Kalau mau jujur, tidak ada perbedaan signifikan antara tahapan pilkades dan tahapan pemilu ataupun pilkada. Tahapan pemilu dan pilkada dimulai dari tahapan penganggaran, pencalonan, sampai pada tahapan pengucapan sumpah dan janji calon terpilih.
Tahapan pilkades juga sama sebagaimana diatur dalam Peraturan Menteri Dalam Negeri Nomor 112 Tahun 2014 tentang Pemilihan Kepala Desa sebagaimana telah diubah terakhir dengan Peraturan Menteri Dalam Negeri Nomor 72 Tahun 2020 tentang Perubahan atas Peraturan Menteri Dalam Negeri Nomor 112 Tahun 2014 tentang Pemilihan Kepala Desa.

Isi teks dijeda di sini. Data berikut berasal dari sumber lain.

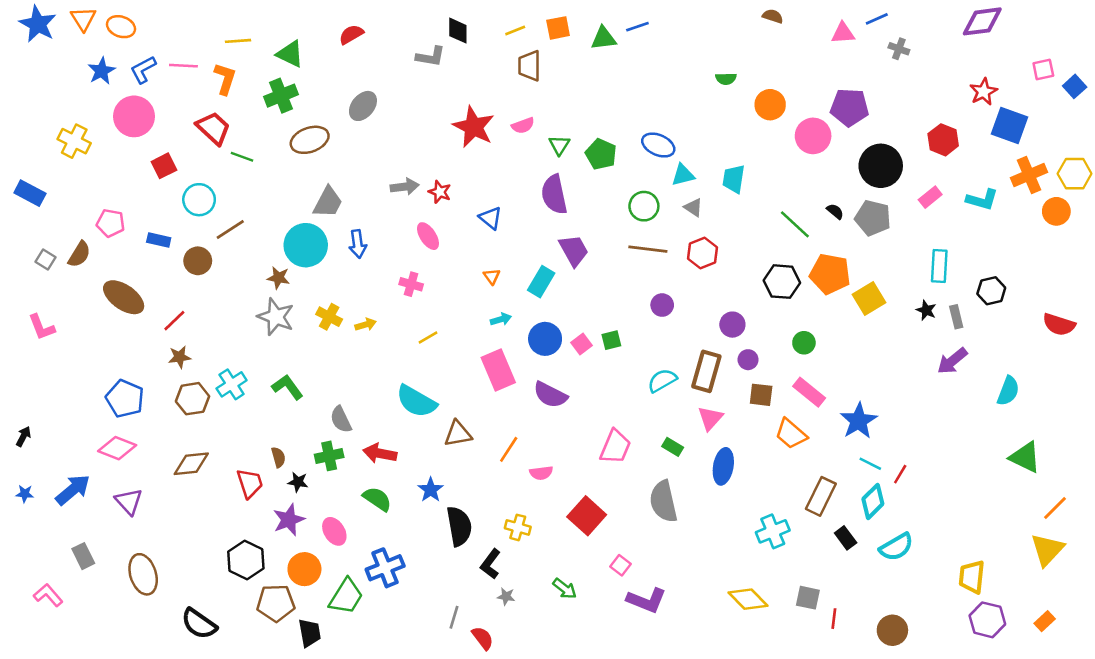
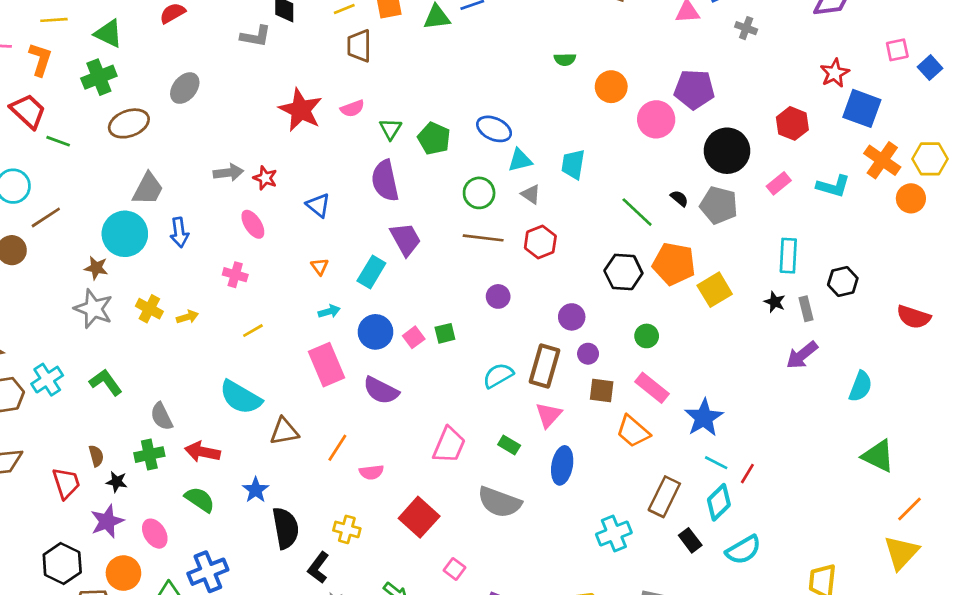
orange cross: (1029, 175) -> (882, 160), turned -32
gray semicircle: (663, 501) -> (499, 502), turned -57

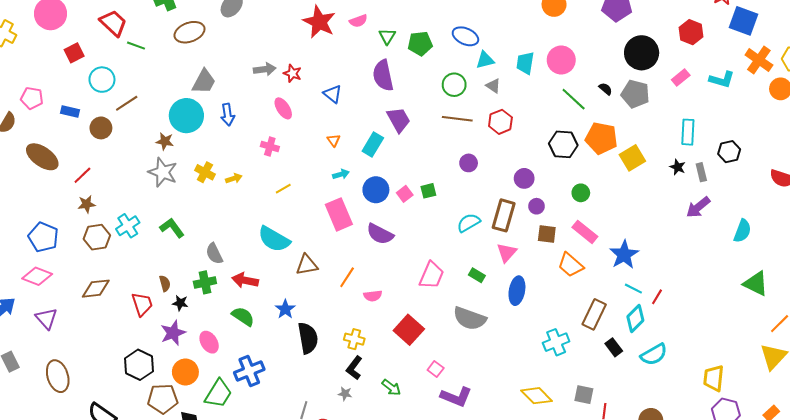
pink circle: (656, 119) -> (561, 60), moved
green pentagon: (434, 138) -> (420, 44), turned -30
black L-shape: (318, 568) -> (354, 368), moved

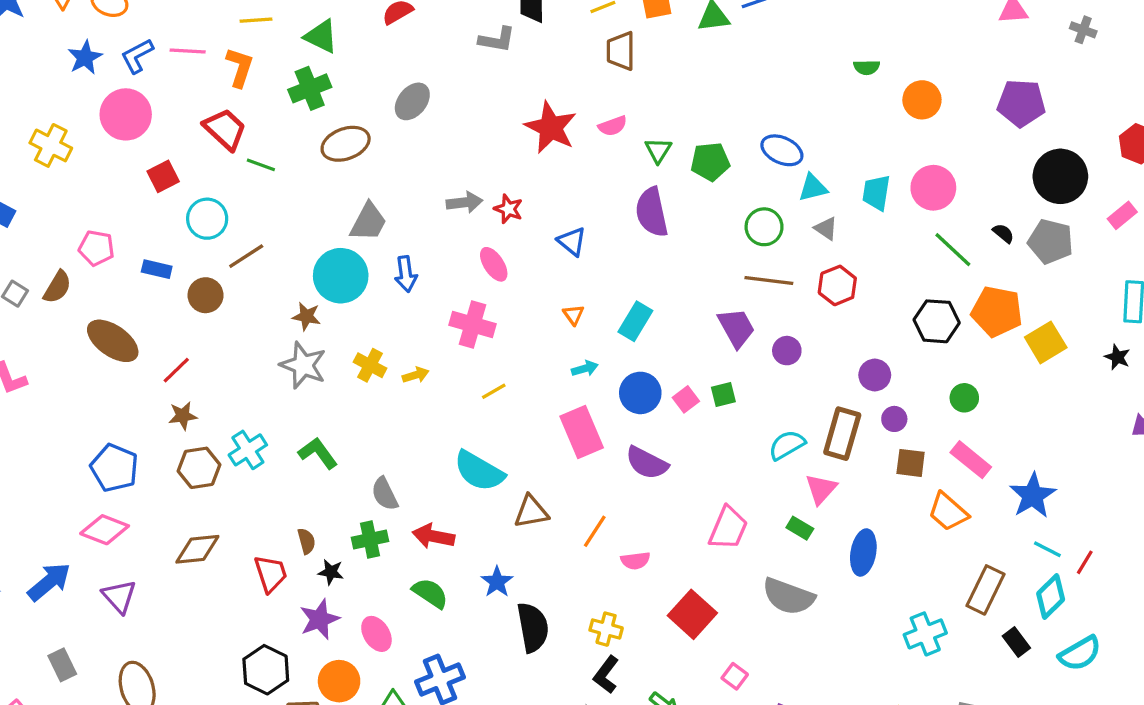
purple trapezoid: (399, 120) -> (736, 328), moved
pink cross: (270, 146) -> (473, 325), size x1.5
pink triangle: (507, 253) -> (821, 489), moved

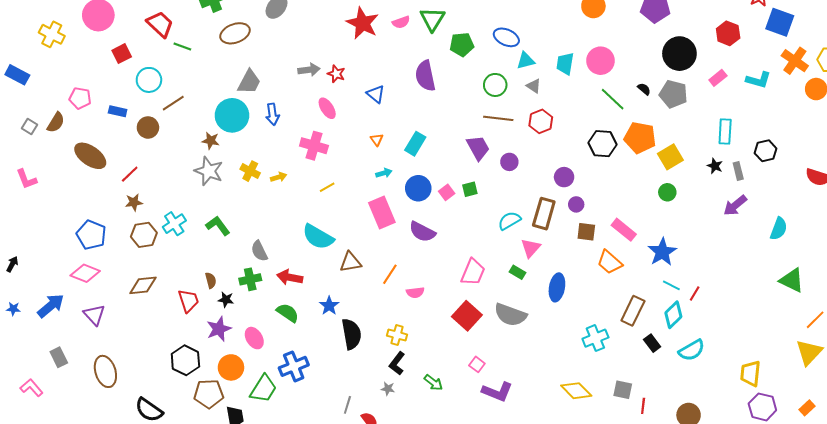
green triangle: (658, 150) -> (432, 19), moved, size x1.5
green circle: (964, 398) -> (667, 192), moved
red square: (692, 614) -> (467, 316), moved

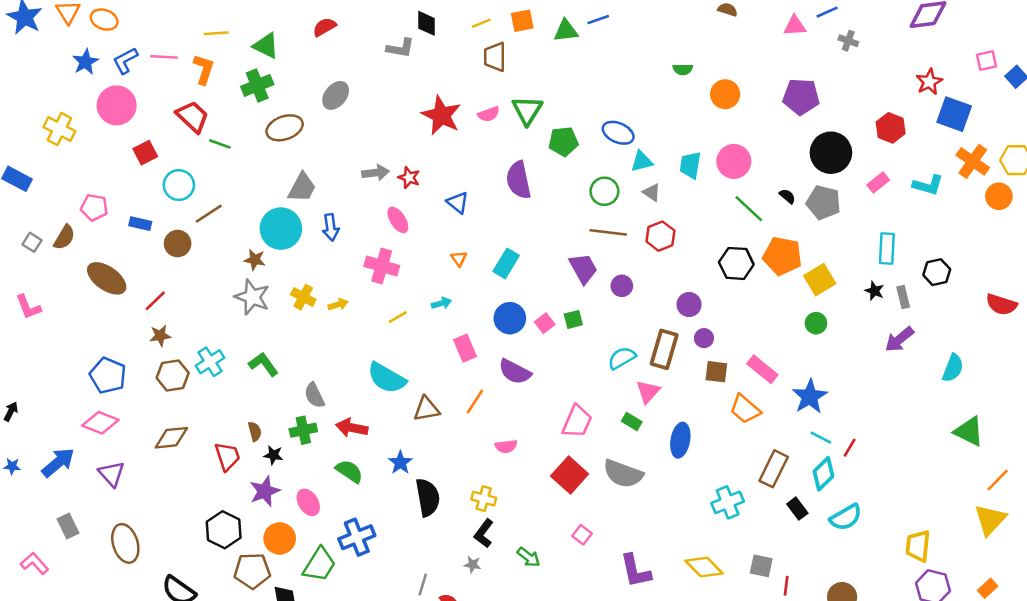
cyan arrow: (384, 173) -> (441, 303), moved
pink rectangle: (382, 213) -> (465, 348), size x0.7
orange line: (390, 274) -> (475, 402), moved
purple L-shape: (497, 392) -> (636, 571), moved, turned 56

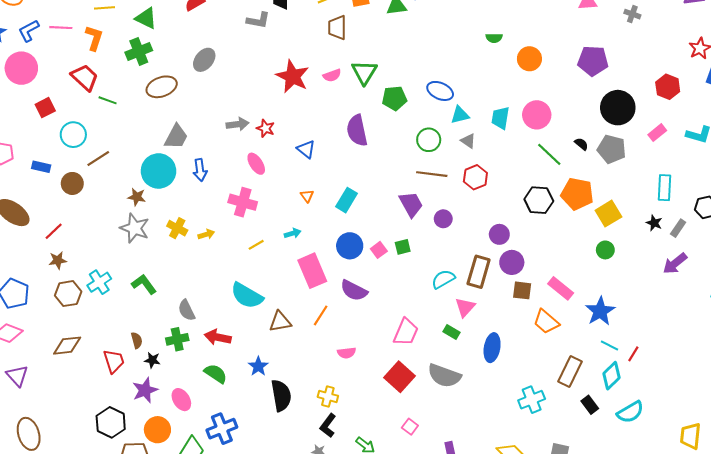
gray rectangle: (903, 297) -> (678, 228), turned 48
purple circle: (704, 338) -> (512, 262), size x1.5
pink rectangle: (465, 348) -> (312, 271), size x1.5

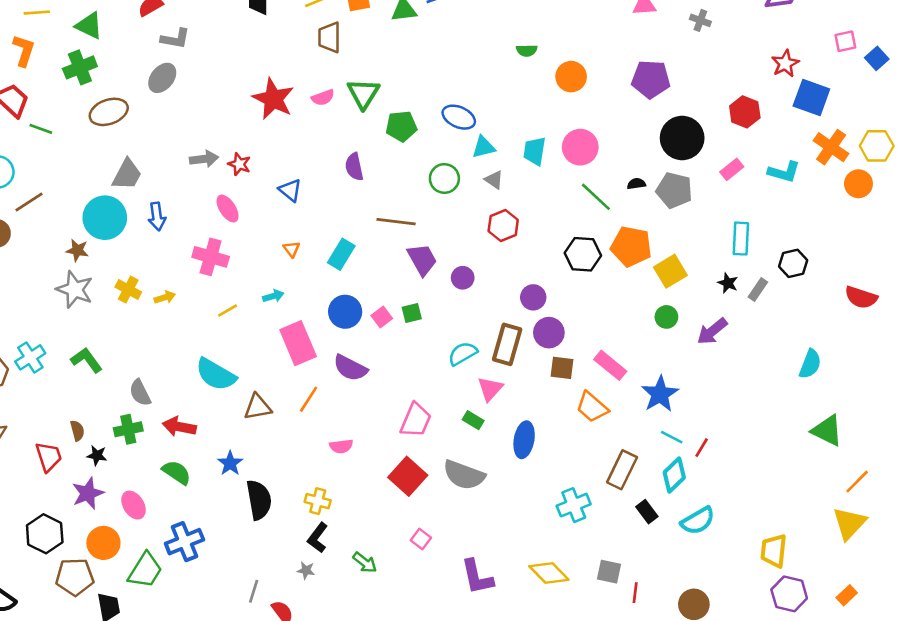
gray L-shape: (258, 20) -> (175, 39), moved
purple semicircle: (357, 130) -> (354, 167), size x0.7
black semicircle: (581, 144) -> (636, 184), turned -48
brown line: (432, 174) -> (396, 222), moved
purple arrow: (675, 263) -> (712, 331), moved

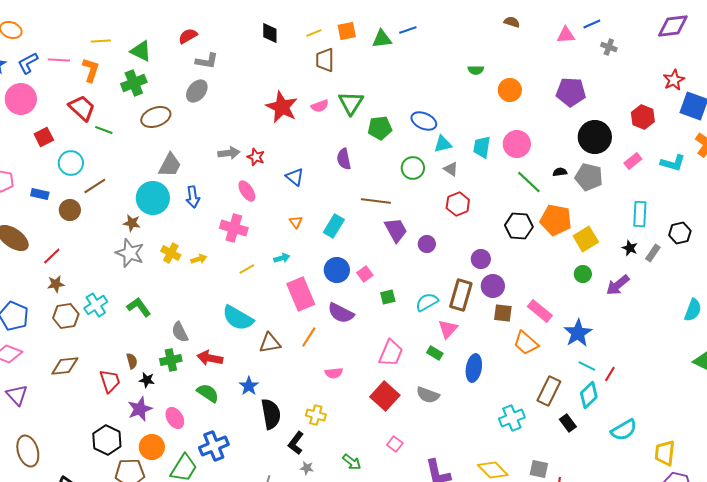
green square: (412, 313) -> (388, 297), moved
gray semicircle: (464, 475) -> (428, 395), size x0.7
cyan semicircle: (698, 521) -> (624, 430), moved
black L-shape: (318, 538) -> (296, 443), moved

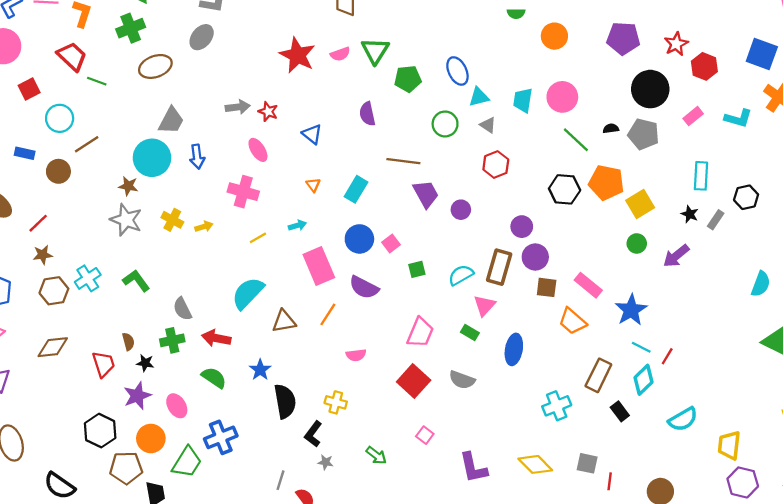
red star: (674, 80) -> (676, 44), moved
blue ellipse: (424, 121) -> (457, 71), turned 40
cyan semicircle: (238, 318) -> (248, 293), turned 104

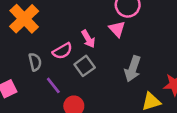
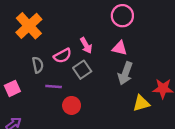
pink triangle: (117, 29) -> (120, 48), moved, turned -35
purple line: (53, 85) -> (54, 87), turned -49

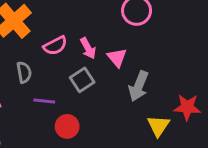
pink triangle: (120, 48) -> (117, 58), moved, turned 35
pink semicircle: (63, 56) -> (55, 46), moved
yellow triangle: (141, 103) -> (158, 126), turned -42

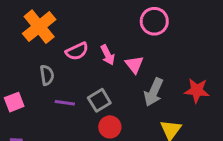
gray square: (82, 80) -> (99, 100), moved
red star: (187, 107) -> (197, 90), moved
red circle: (67, 126) -> (110, 127), moved

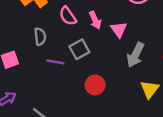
pink semicircle: (77, 51) -> (68, 16), turned 78
gray square: (99, 100) -> (79, 49), moved

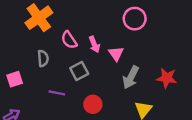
purple line: (55, 62) -> (57, 93), moved

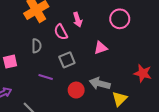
pink arrow: (94, 44) -> (78, 20), moved
pink triangle: (116, 54) -> (101, 48), turned 40
gray arrow: (131, 77) -> (100, 84), moved, turned 72

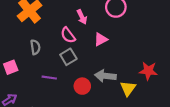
pink arrow: (78, 20) -> (82, 17), moved
pink semicircle: (61, 32) -> (68, 35), moved
red star: (143, 73) -> (148, 71), moved

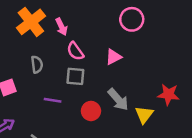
pink arrow: (82, 17) -> (61, 27), moved
gray square: (68, 57) -> (75, 76), turned 35
gray arrow: (105, 76) -> (118, 100), turned -138

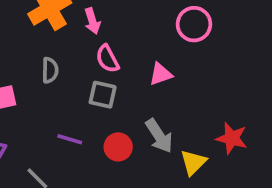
purple line: (53, 100) -> (70, 139), moved

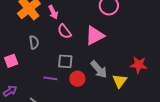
pink triangle: (161, 74) -> (95, 36), size x1.5
gray square: (103, 95) -> (65, 61), moved

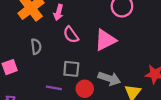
pink arrow: (53, 12) -> (58, 12), turned 40
gray arrow: (99, 69) -> (109, 79), turned -30

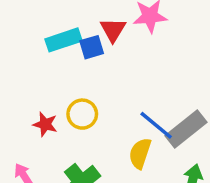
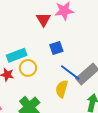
cyan rectangle: (64, 40) -> (17, 55), moved
blue square: (92, 47) -> (56, 48), moved

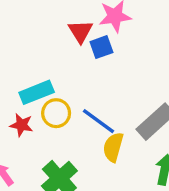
blue square: (56, 48) -> (101, 47), moved
blue line: (70, 73) -> (98, 121), moved

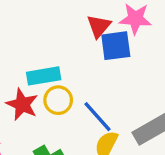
blue square: (101, 47) -> (116, 46), size x1.4
red star: (21, 125) -> (22, 104), size x1.4

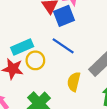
blue line: (97, 117) -> (63, 46), moved

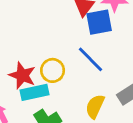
cyan rectangle: (22, 47) -> (34, 92), moved

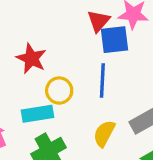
blue line: (91, 59) -> (102, 81), turned 44
red star: (22, 75) -> (31, 58), moved

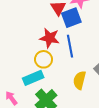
red star: (31, 58) -> (50, 38), moved

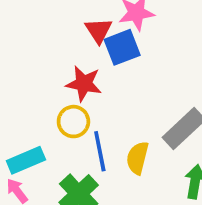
blue line: (70, 46) -> (100, 151), moved
cyan rectangle: (33, 78) -> (26, 160), moved

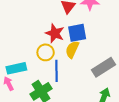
blue square: (122, 47) -> (77, 33), moved
yellow semicircle: (137, 158) -> (72, 49), moved

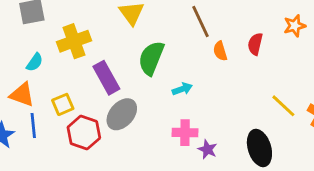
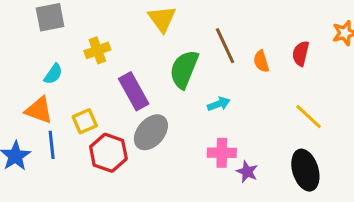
brown line: (200, 22) -> (225, 46), moved
yellow cross: (74, 41) -> (97, 50), size x0.7
yellow line: (283, 106) -> (309, 117), moved

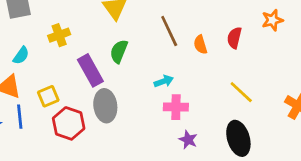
green semicircle: (184, 69) -> (119, 51), moved, size x0.7
gray ellipse: (151, 132) -> (105, 106), turned -48
pink cross: (222, 153) -> (176, 107), moved

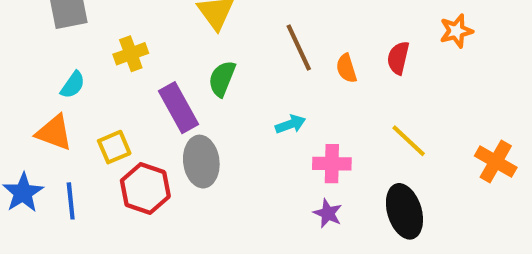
pink cross: (176, 107) -> (332, 164), moved
blue line: (20, 117) -> (71, 201), moved

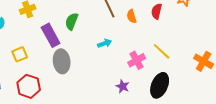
pink cross: (332, 164) -> (137, 60), moved, turned -30
red hexagon: (145, 189) -> (29, 86), moved
black ellipse: (404, 211) -> (160, 85), turned 40

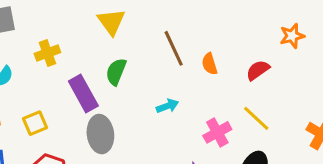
red semicircle: (157, 11) -> (258, 70), moved, turned 42

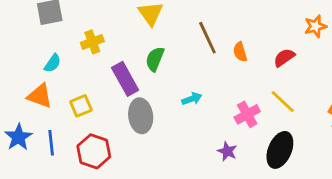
cyan arrow: (167, 106) -> (192, 99), moved

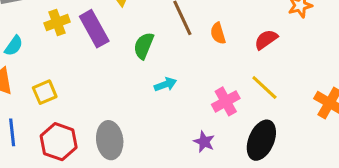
green semicircle: (155, 59) -> (144, 46), moved
purple rectangle: (125, 79) -> (94, 29), moved
gray ellipse: (141, 116) -> (110, 140), moved

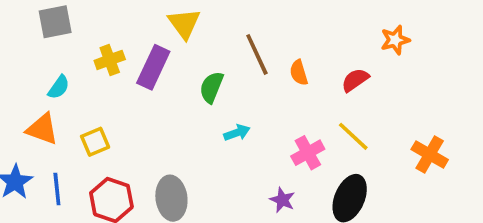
purple rectangle: (94, 29) -> (153, 67), turned 54

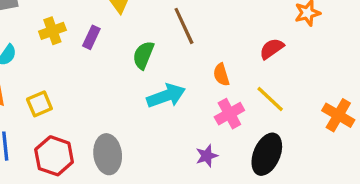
purple rectangle: (153, 67) -> (91, 37), size x0.6
orange semicircle: (299, 73) -> (221, 75), moved
cyan arrow: (237, 133) -> (166, 96), size x1.6
purple star: (282, 200) -> (207, 156), turned 30

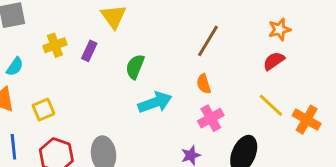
brown line: (184, 26) -> (208, 41), moved, turned 56
red semicircle: (272, 49) -> (274, 61), moved
yellow line: (270, 99) -> (271, 105), moved

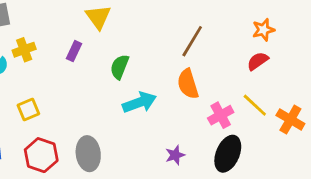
yellow cross: (55, 45) -> (24, 50), moved
orange semicircle: (204, 84) -> (188, 84), size x1.5
pink cross: (211, 118) -> (221, 115), moved

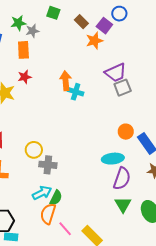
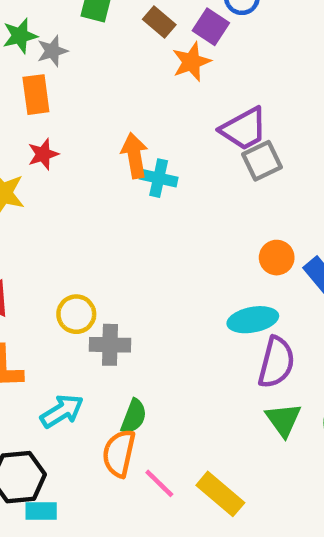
cyan arrow: (42, 193) -> (62, 411), moved

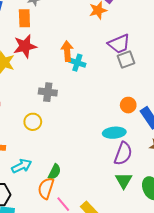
red star: (43, 154) -> (25, 46), size x1.6
gray cross: (110, 345) -> (48, 92), moved

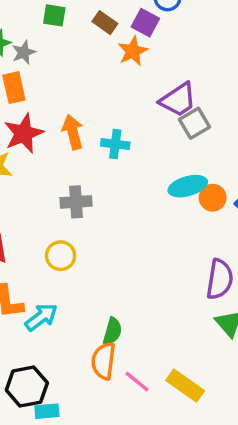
orange arrow: (67, 51) -> (73, 132), moved
cyan ellipse: (114, 133) -> (188, 186), moved
cyan arrow: (22, 166) -> (41, 317), moved

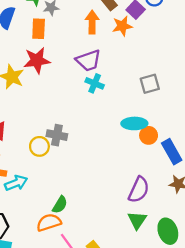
purple trapezoid: (178, 100) -> (89, 60), moved
orange arrow: (73, 132) -> (92, 22), moved
gray cross: (76, 202) -> (57, 135), moved
orange semicircle: (103, 361) -> (49, 222), turned 50

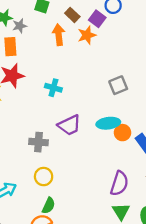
purple trapezoid: (89, 60) -> (69, 125), moved
cyan cross: (95, 83) -> (53, 88), moved
yellow circle: (39, 146) -> (44, 177), moved

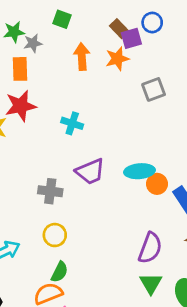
brown rectangle: (72, 15) -> (119, 29), moved
purple square: (97, 19) -> (131, 38), turned 35
gray square: (118, 85) -> (154, 89), moved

Permendagri itu mengatur tahapan pilkades mulai persiapan, pencalonan, pendaftaran pemilih, pemungutan suara, penghitungan suara, hingga penetapan. Hampir semua peraturan daerah di setiap kabupaten menambahkan tahapan kampanye dan debat kandidat layaknya rezim pemilu dan rezim pilkada.
Jika disandingkan secara saksama, hampir tidak ada perbedaan dari tahapan persiapan sampai penetapan calon antara rezim pemilu, rezim pilkada, dan rezim pilkades. Penyetaraan tiga rezim pemilu itu justru memperkuat kedudukan pilkades dalam sistem ketatanegaraan.
Penguatan demokrasi secara substansial dan prosedural di tingkat desa itulah salah satu argumentasi pembentukan UU Desa. Desa yang memiliki tata pemerintahan yang lebih tua, seharusnya juga menjadi ujung tombak dalam setiap penyelenggaraan urusan pemerintahan, pembangunan, dan kemasyarakatan. Urusan rezim pilkades termasuk di dalamnya.